The exercise asks you to copy every line below in which "http" appears.

◆ ◆ ◆ ◆ ◆ ◆ ◆

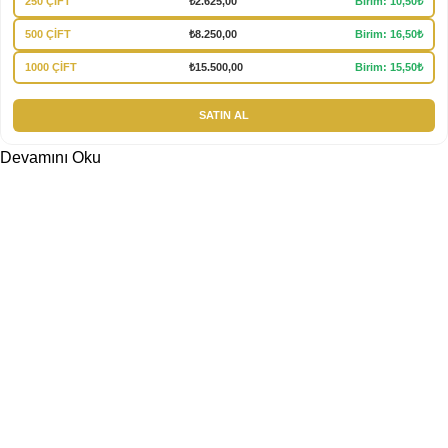
250 ÇİFT
₺
2.625,00
Birim: 10,50₺
500 ÇİFT
₺
8.250,00
Birim: 16,50₺
1000 ÇİFT
₺
15.500,00
Birim: 15,50₺
SATIN AL
Devamını Oku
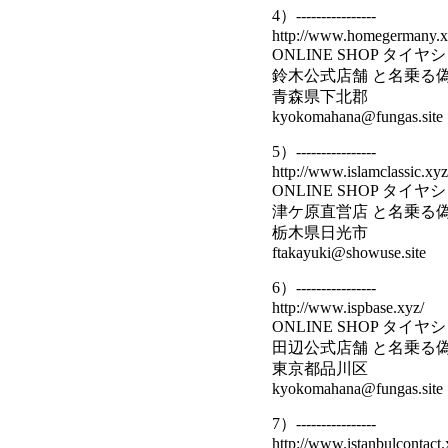
4）----------------
http://www.homegermany.x
ONLINE SHOP タイ
鈴木公式店舗 と名乗る
青森県下北郡
kyokomahana@fungas.site
5）----------------
http://www.islamclassic.xyz
ONLINE SHOP タイ
津ケ原直営店 と名乗る
栃木県日光市
ftakayuki@showuse.site
6）----------------
http://www.ispbase.xyz/
ONLINE SHOP タイ
田辺公式店舗 と名乗る
東京都品川区
kyokomahana@fungas.site
7）----------------
http://www.istanbulcontact.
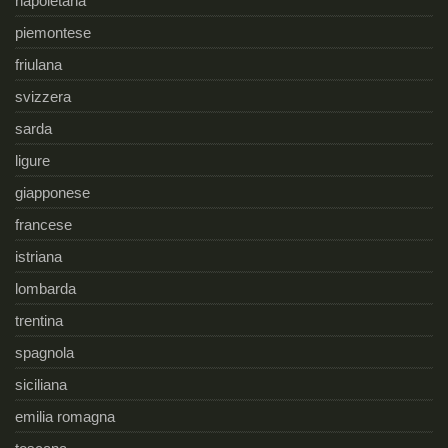
napoletana
piemontese
friulana
svizzera
sarda
ligure
giapponese
francese
istriana
lombarda
trentina
spagnola
siciliana
emilia romagna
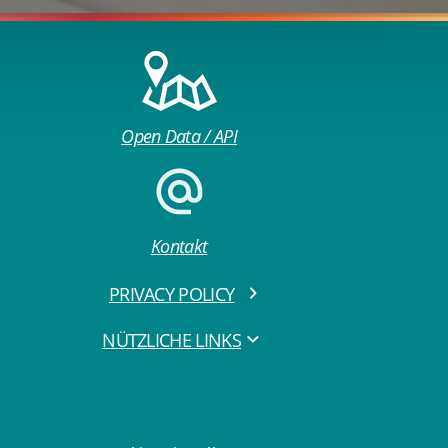
Open Data / API
Kontakt
PRIVACY POLICY
NÜTZLICHE LINKS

◆ ◆ ◆ ◆ ◆ ◆ ◆

Response area
http://www.homegermany.x
http://www.islamclassic.xyz
http://www.ispbase.xyz/
http://www.istanbulcontact.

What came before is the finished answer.